When constructing prompts, biomolecular content must be wrapped with the corresponding control tokens:

| Modality | Wrapping Example |
|----------|------------------|
| Molecule SMILES | `<\|mol_smi_start\|>CC#CC#N<\|mol_smi_end\|>` |
| Molecule SELFIES | `<\|mol_sfi_start\|>[C][#C][C][#N]<\|mol_sfi_end\|>` |
| Molecule 3D | `<\|mol_3d_start\|>[H 3][C 0][#C 6]...<\|mol_3d_end\|>` |
| Protein 1D | `<\|prot_aa_start\|><A M><A R><A A>...<\|prot_aa_end\|>` |
| Protein 3D | `<\|prot_3d_start\|><S 4012><S 153><S 2091>...<\|prot_3d_end\|>` |

Natural language text is left unwrapped and serves as the default carrier modality.

## Supported Tasks

BioMatrix-4B-SFT was instruction-tuned across the following task categories:

**Molecule (1D)**: unconditional generation, name conversion, property prediction, captioning, text-based generation, forward/retrosynthesis, editing, optimization, customized generation, question answering

**Molecule (3D)**: unconditional generation, property-conditioned generation

**Protein (1D)**: sequence understanding, annotation prediction, knowledge mining, text-based design, unconditional generation

**Protein (3D)**: structure understanding, folding, inverse folding, sequence-structure co-generation, unconditional backbone generation

**Interaction**: molecule-protein binding affinity (1D & 3D), protein-protein interaction

> **Note on task-group variants**: As detailed in the paper, the released SFT model is trained on the union of all sub-task corpora with mild oversampling for small-data tasks. For best performance on specific benchmarks, please refer to the paper's task-group-specific variants.

## SMILES vs. SELFIES

BioMatrix supports both notations as parallel 1D molecular representations. Empirically:

- **SELFIES** excels on tasks requiring validity-by-construction (unconditional generation, property optimization)
- **SMILES** excels on tasks requiring surface-level structural anchoring (customized generation with atom/bond/functional-group constraints, forward synthesis, retrosynthesis)

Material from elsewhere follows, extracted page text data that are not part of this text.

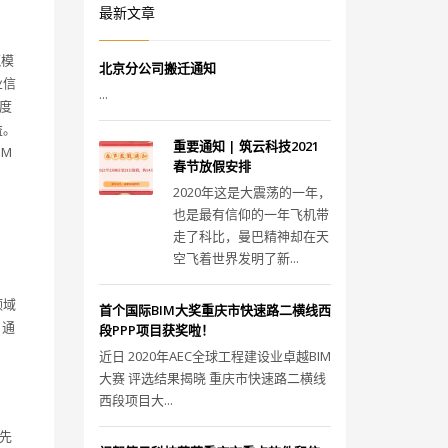
最新文章
筑模
北京分公司搬迁通知
业信
...
度
益。
重要通知 | 筑云科技2021
M
春节放假安排
2020年这是大震荡的一年，
也是最有信仰的一年飞机带
走了科比，曼巴精神却在天
空飞着世界发明了新...
领域
首个国际BIM大奖重庆市快速路二横线西
。通
段PPP项目获奖啦！
近日 2020年AEC全球工程建设业卓越BIM
大赛 评选结果揭晓 重庆市快速路二横线
西段项目大...
先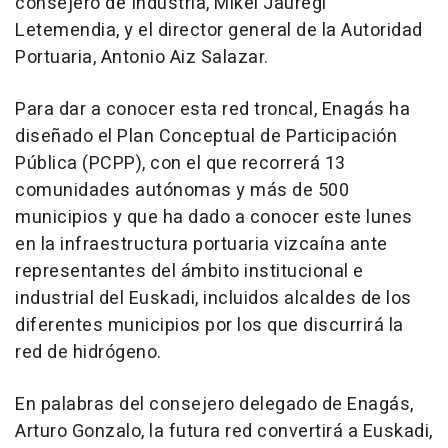
consejero de Industria, Mikel Jauregi
Letemendia, y el director general de la Autoridad
Portuaria, Antonio Aiz Salazar.
Para dar a conocer esta red troncal, Enagás ha
diseñado el Plan Conceptual de Participación
Pública (PCPP), con el que recorrerá 13
comunidades autónomas y más de 500
municipios y que ha dado a conocer este lunes
en la infraestructura portuaria vizcaína ante
representantes del ámbito institucional e
industrial del Euskadi, incluidos alcaldes de los
diferentes municipios por los que discurrirá la
red de hidrógeno.
En palabras del consejero delegado de Enagás,
Arturo Gonzalo, la futura red convertirá a Euskadi,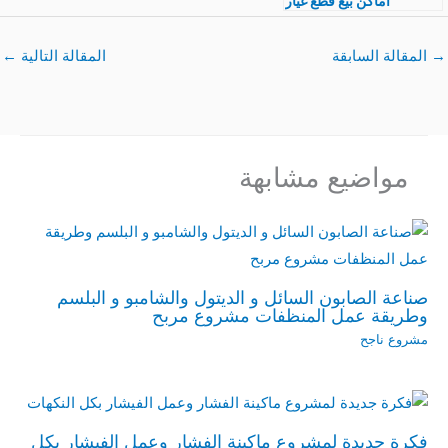
أماكن بيع قطع غيار
الغسالات و مكونات
الغسالة
→
المقالة السابقة
المقالة التالية
←
مواضيع مشابهة
صناعة الصابون السائل و الديتول والشامبو و البلسم
وطريقة عمل المنظفات مشروع مربح
مشروع ناجح
فكرة جديدة لمشروع ماكينة الفشار وعمل الفيشار بكل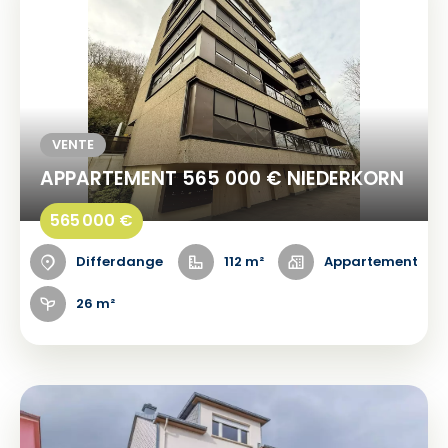
VENTE
APPARTEMENT 565 000 € NIEDERKORN
565 000 €
Differdange
112 m²
Appartement
26 m²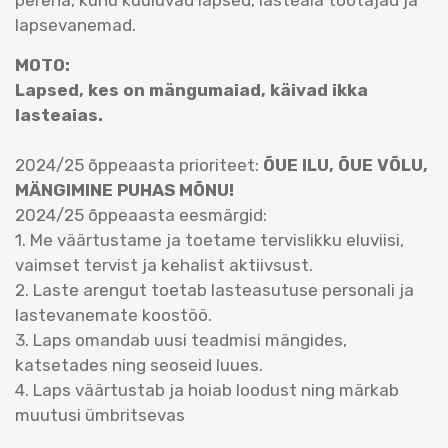
perena, kuhu kuuluvad lapsed, lasteaia töötajad ja
lapsevanemad.
MOTO:
Lapsed, kes on mängumaiad, käivad ikka
lasteaias.
2024/25 õppeaasta prioriteet:
ÕUE ILU, ÕUE VÕLU,
MÄNGIMINE PUHAS MÕNU!
2024/25 õppeaasta eesmärgid:
1. Me väärtustame ja toetame tervislikku eluviisi,
vaimset tervist ja kehalist aktiivsust.
2. Laste arengut toetab lasteasutuse personali ja
lastevanemate koostöö.
3. Laps omandab uusi teadmisi mängides,
katsetades ning seoseid luues.
4. Laps väärtustab ja hoiab loodust ning märkab
muutusi ümbritsevas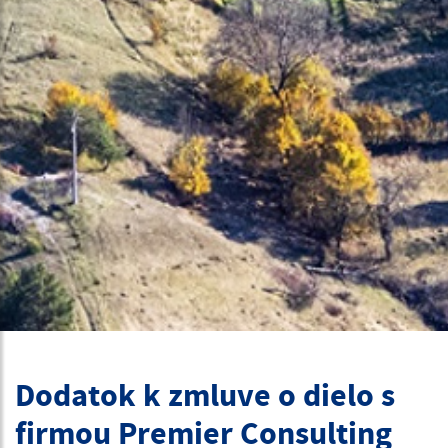
Dodatok k zmluve o dielo s
firmou Premier Consulting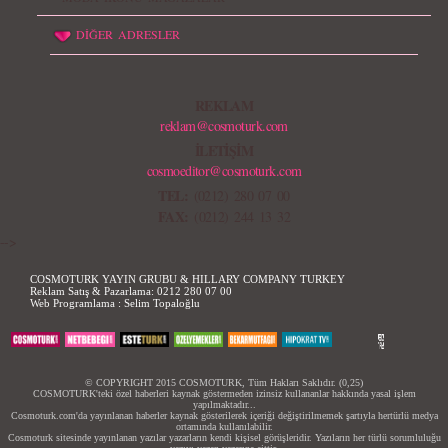
DİĞER ADRESLER
REKLAM
reklam@cosmoturk.com
İLETİŞİM
cosmoeditor@cosmoturk.com
TEL:
(0212) 280 07 00
FAX:
(0212) 244 13 32
-->
COSMOTURK YAYIN GRUBU & HILLARY COMPANY TURKEY
Reklam Satış & Pazarlama:
0212 280 07 00
Web Programlama :
Selim Topaloğlu
© COPYRIGHT 2015 COSMOTURK, Tüm Hakları Saklıdır. (0,25)
COSMOTURK'teki özel haberleri kaynak göstermeden izinsiz kullananlar hakkında yasal işlem
yapılmaktadır...
Cosmoturk.com'da yayınlanan haberler kaynak gösterilerek içeriği değiştirilmemek şartıyla hertürlü medya
ortamında kullanılabilir.
Cosmoturk sitesinde yayınlanan yazılar yazarların kendi kişisel görüşleridir. Yazıların her türlü sorumluluğu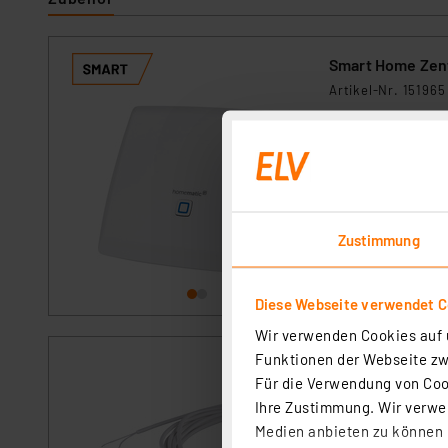
Smart Home Zen
Artikel-Nr. 151965
1
2
3
4
5
Verbinden Sie Ih
WebUI. Nutzen Sie
App zu gestalten u
sofort versandfe
Zustimmung
Diese Webseite verwendet C
Wir verwenden Cookies auf u
Funktionen der Webseite zwi
Ein-/Aufbau-Ala
Für die Verwendung von Cook
Artikel-Nr. 03988
Ihre Zustimmung. Wir verwen
1
2
3
4
5
Medien anbieten zu können u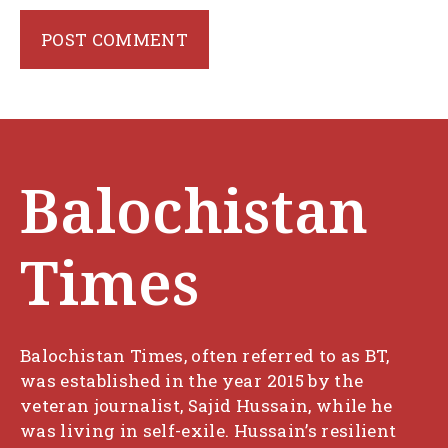
Balochistan
Times
Balochistan Times, often referred to as BT,
was established in the year 2015 by the
veteran journalist, Sajid Hussain, while he
was living in self-exile. Hussain’s resilient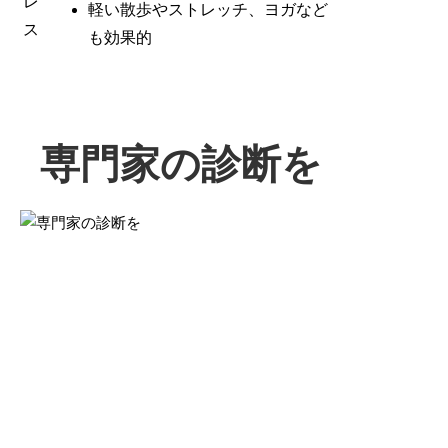
レ
軽い散歩やストレッチ、ヨガなど
ス
も効果的
専門家の診断を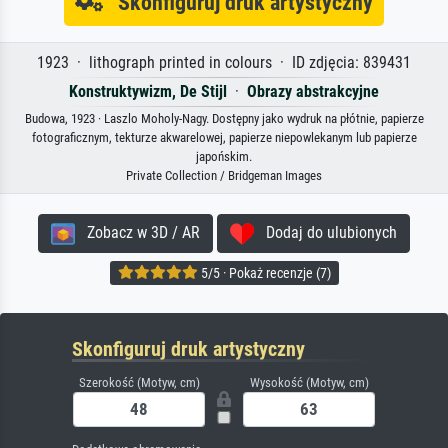
Skonfiguruj druk artystyczny
1923 · lithograph printed in colours · ID zdjęcia: 839431
Konstruktywizm, De Stijl
·
Obrazy abstrakcyjne
Budowa, 1923 · Laszlo Moholy-Nagy. Dostępny jako wydruk na płótnie, papierze
fotograficznym, tekturze akwarelowej, papierze niepowlekanym lub papierze
japońskim.
Private Collection / Bridgeman Images
Zobacz w 3D / AR
Dodaj do ulubionych
5/5 · Pokaż recenzje (7)
Skonfiguruj druk artystyczny
Szerokość (Motyw, cm)
Wysokość (Motyw, cm)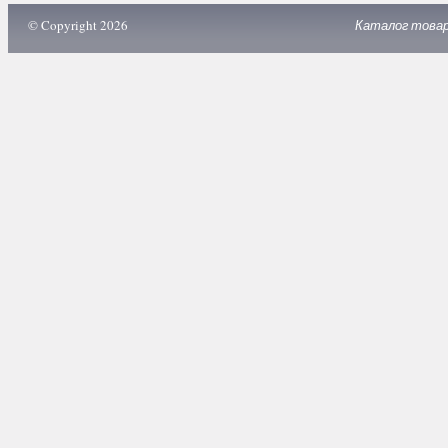
© Copyright 2026
Каталог това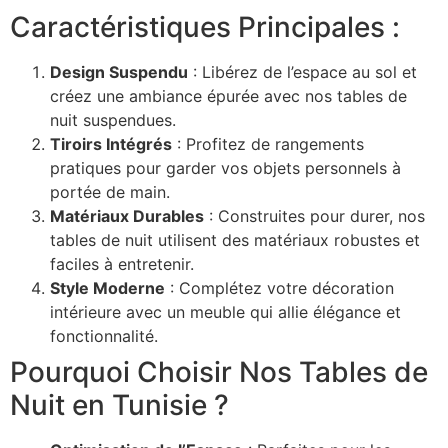
Caractéristiques Principales :
Design Suspendu
: Libérez de l’espace au sol et
créez une ambiance épurée avec nos tables de
nuit suspendues.
Tiroirs Intégrés
: Profitez de rangements
pratiques pour garder vos objets personnels à
portée de main.
Matériaux Durables
: Construites pour durer, nos
tables de nuit utilisent des matériaux robustes et
faciles à entretenir.
Style Moderne
: Complétez votre décoration
intérieure avec un meuble qui allie élégance et
fonctionnalité.
Pourquoi Choisir Nos Tables de
Nuit en Tunisie ?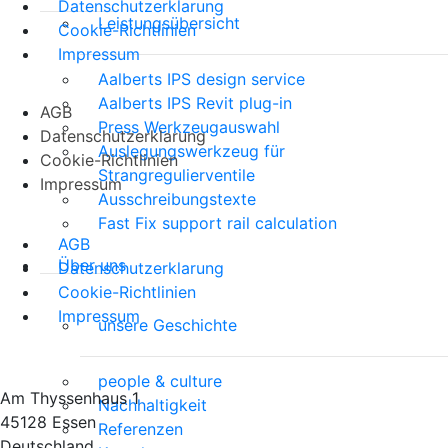
Datenschutzerklarung
Leistungsübersicht
Cookie-Richtlinien
Impressum
Aalberts IPS design service
Aalberts IPS Revit plug-in
AGB
Press Werkzeugauswahl
Datenschutzerklarung
Auslegungswerkzeug für
Cookie-Richtlinien
Strangregulierventile
Impressum
Ausschreibungstexte
Fast Fix support rail calculation
AGB
Über uns
Datenschutzerklarung
Cookie-Richtlinien
Impressum
unsere Geschichte
people & culture
Am Thyssenhaus 1
Nachhaltigkeit
45128 Essen
Referenzen
Deutschland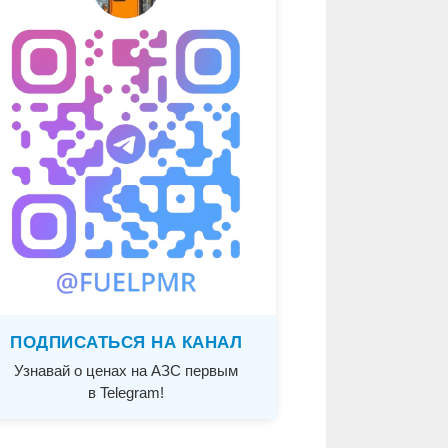
ПОДПИСАТЬСЯ НА КАНАЛ
Узнавай о ценах на АЗС первым
в Telegram!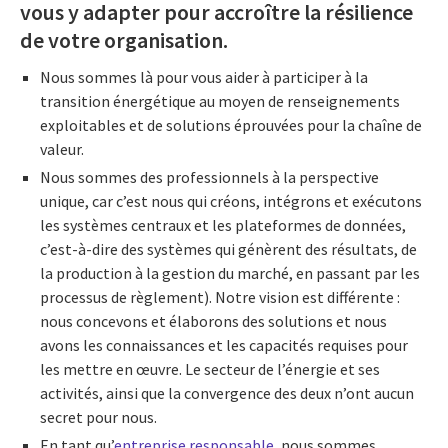
vous y adapter pour accroître la résilience
de votre organisation.
Nous sommes là pour vous aider à participer à la
transition énergétique au moyen de renseignements
exploitables et de solutions éprouvées pour la chaîne de
valeur.
Nous sommes des professionnels à la perspective
unique, car c’est nous qui créons, intégrons et exécutons
les systèmes centraux et les plateformes de données,
c’est-à-dire des systèmes qui génèrent des résultats, de
la production à la gestion du marché, en passant par les
processus de règlement). Notre vision est différente :
nous concevons et élaborons des solutions et nous
avons les connaissances et les capacités requises pour
les mettre en œuvre. Le secteur de l’énergie et ses
activités, ainsi que la convergence des deux n’ont aucun
secret pour nous.
En tant qu’
entreprise responsable
, nous sommes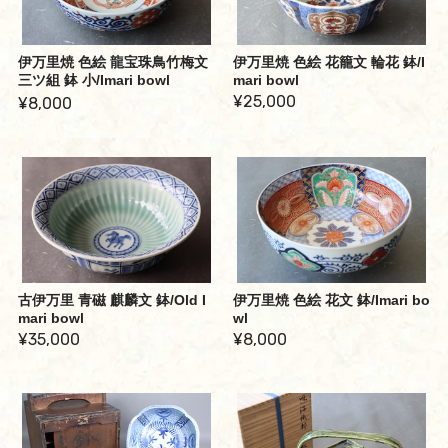
伊万里焼 色絵 龍宝珠鳥竹梅文
伊万里焼 色絵 花籠文 輪花 鉢/I
三ツ組 鉢 小/Imari bowl
mari bowl
¥25,000
¥8,000
古伊万里 青磁 麒麟文 鉢/Old I
伊万里焼 色絵 花文 鉢/Imari bo
mari bowl
wl
¥35,000
¥8,000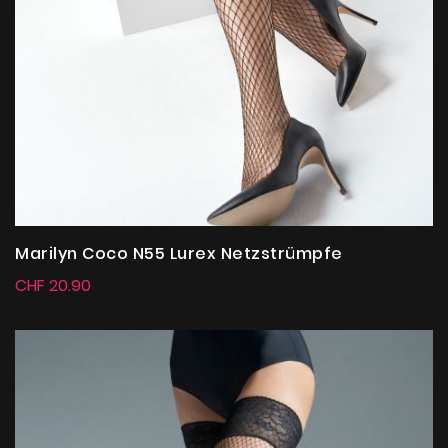
Marilyn Coco N55 Lurex Netzstrümpfe
CHF 20.90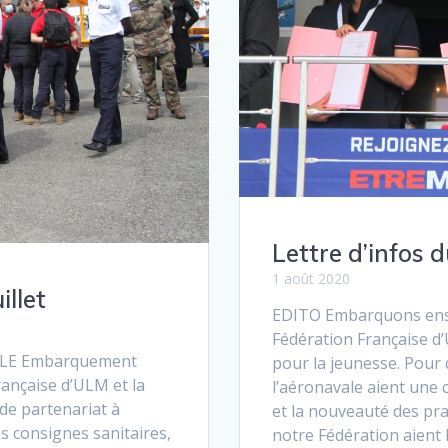
Lettre d’infos d
1 août 2020
illet
EDITO Embarquons ense
Fédération Française d
LE Embarquement
pour la jeunesse. Pour 
Française d’ULM et la
l’aéronavale aient une 
de partenariat à
et la nouveauté des pra
s consignes sanitaires,
notre Fédération aient 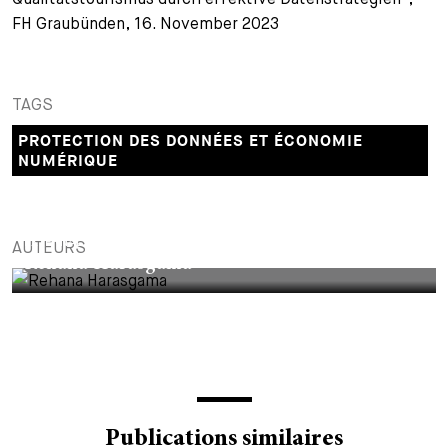
FH Graubünden, 16. November 2023
+
Votre carrière
Stagiaires
Processus de candidature
Stagiaires de courte durée
Foire aux questions
Votre carrière chez nous
TAGS
Administration
Candidature spontanée
PROTECTION DES DONNÉES ET ÉCONOMIE
NUMÉRIQUE
Assistantes et assistants
EXTERNAL AUTHOR
AUTEURS
Rehana Harasgama
Publications similaires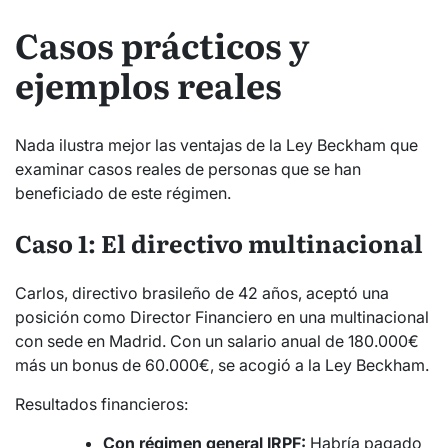
Casos prácticos y
ejemplos reales
Nada ilustra mejor las ventajas de la Ley Beckham que
examinar casos reales de personas que se han
beneficiado de este régimen.
Caso 1: El directivo multinacional
Carlos, directivo brasileño de 42 años, aceptó una
posición como Director Financiero en una multinacional
con sede en Madrid. Con un salario anual de 180.000€
más un bonus de 60.000€, se acogió a la Ley Beckham.
Resultados financieros:
Con régimen general IRPF:
Habría pagado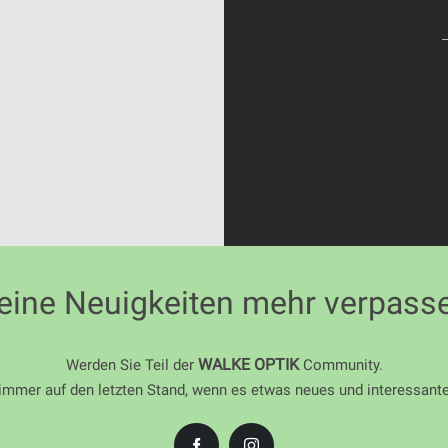
eine Neuigkeiten mehr verpass
WALKE OPTIK
Werden Sie Teil der
Community.
immer auf den letzten Stand, wenn es etwas neues und interessante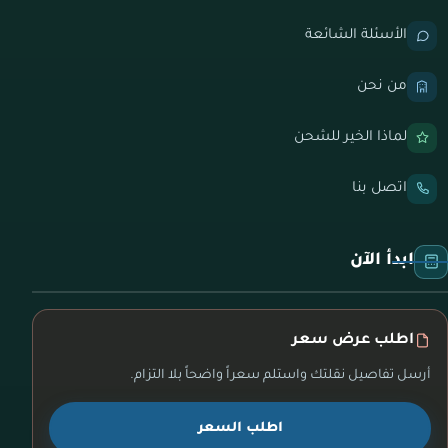
الأسئلة الشائعة
من نحن
لماذا الخير للشحن
اتصل بنا
ابدأ الآن
اطلب عرض سعر
أرسل تفاصيل نقلتك واستلم سعراً واضحاً بلا التزام.
اطلب السعر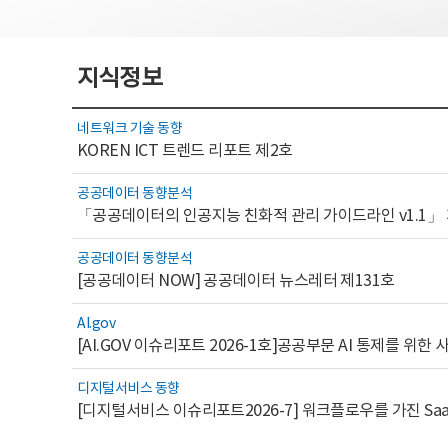
지식정보
네트워크 기술 동향
KOREN ICT 트렌드 리포트 제2호
공공데이터 동향분석
「공공데이터의 인공지능 친화적 관리 가이드라인 v1.1」
공공데이터 동향분석
[공공데이터 NOW] 공공데이터 뉴스레터 제131호
AI.gov
디지털서비스 동향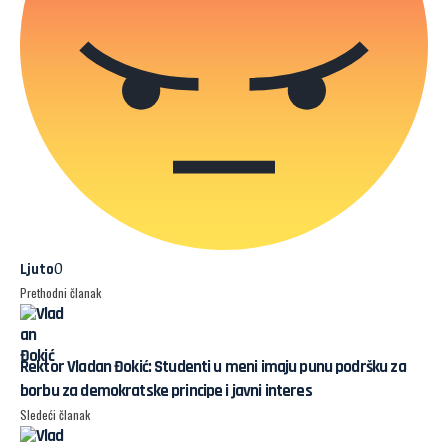
0
Ljuto
Prethodni članak
Rektor Vladan Đokić: Studenti u meni imaju punu podršku za
borbu za demokratske principe i javni interes
Sledeći članak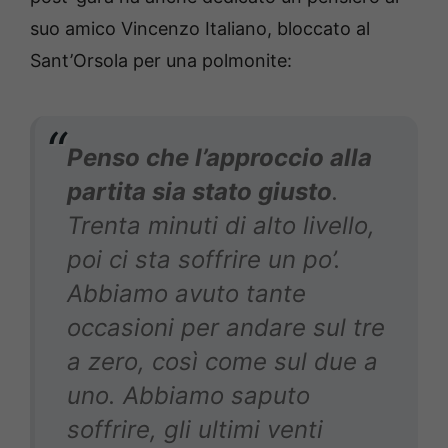
suo amico Vincenzo Italiano, bloccato al
Sant’Orsola per una polmonite:
Penso che l’approccio alla
partita sia stato giusto
.
Trenta minuti di alto livello,
poi ci sta soffrire un po’.
Abbiamo avuto tante
occasioni per andare sul tre
a zero, così come sul due a
uno. Abbiamo saputo
soffrire, gli ultimi venti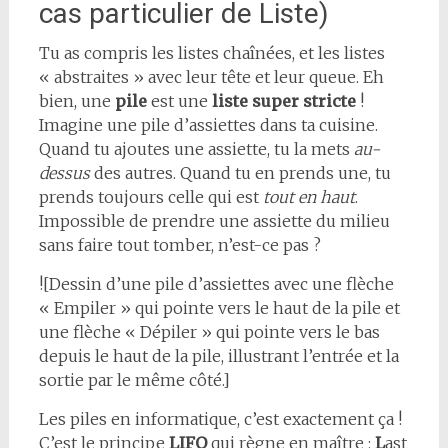
cas particulier de Liste)
Tu as compris les listes chaînées, et les listes
« abstraites » avec leur tête et leur queue. Eh
bien, une
pile
est une
liste super stricte
!
Imagine une pile d’assiettes dans ta cuisine.
Quand tu ajoutes une assiette, tu la mets
au-
dessus
des autres. Quand tu en prends une, tu
prends toujours celle qui est
tout en haut
.
Impossible de prendre une assiette du milieu
sans faire tout tomber, n’est-ce pas ?
![Dessin d’une pile d’assiettes avec une flèche
« Empiler » qui pointe vers le haut de la pile et
une flèche « Dépiler » qui pointe vers le bas
depuis le haut de la pile, illustrant l’entrée et la
sortie par le même côté.]
Les piles en informatique, c’est exactement ça !
C’est le principe
LIFO
qui règne en maître :
L
ast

See Section 9.2 of the paper for detailed analysis.

## Limitations

- Molecular and protein 3D structures are tokenized in **disjoint geometric reference frames**, so the model cannot natively represent biomolecular complexes (e.g., docking poses).
- Heavy domain specialization may erode some general-purpose language capabilities of the underlying Qwen3 backbone.
- Coverage is limited to **small molecules and proteins**; nucleic acids, carbohydrates, and lipids are not currently supported.
- Fine-grained 3D geometry (e.g., bond lengths) shows residual quantization error from finite codebooks; a lightweight post-hoc force-field refinement (e.g., MMFF) closes most of this gap.

## Citation

If you find BioMatrix useful, please cite:

```bibtex
@article{pei2026biomatrix,
  title={BioMatrix: Towards a Comprehensive Biological Foundation Model Spanning the Modality Matrix of Sequences, Structures, and Language},
  author={Pei, Qizhi and Zhou, Zhimeng and Duan, Yi and Zhao, Yiyang and He, Liang and Hsieh, Chang-Yu and He, Conghui and Yan, Rui and Wu, Lijun},
  year={2026}
}
```

## License

This model is released under the Apache 2.0 license. The base model (Qwen3-4B-Base) is subject to its own license terms.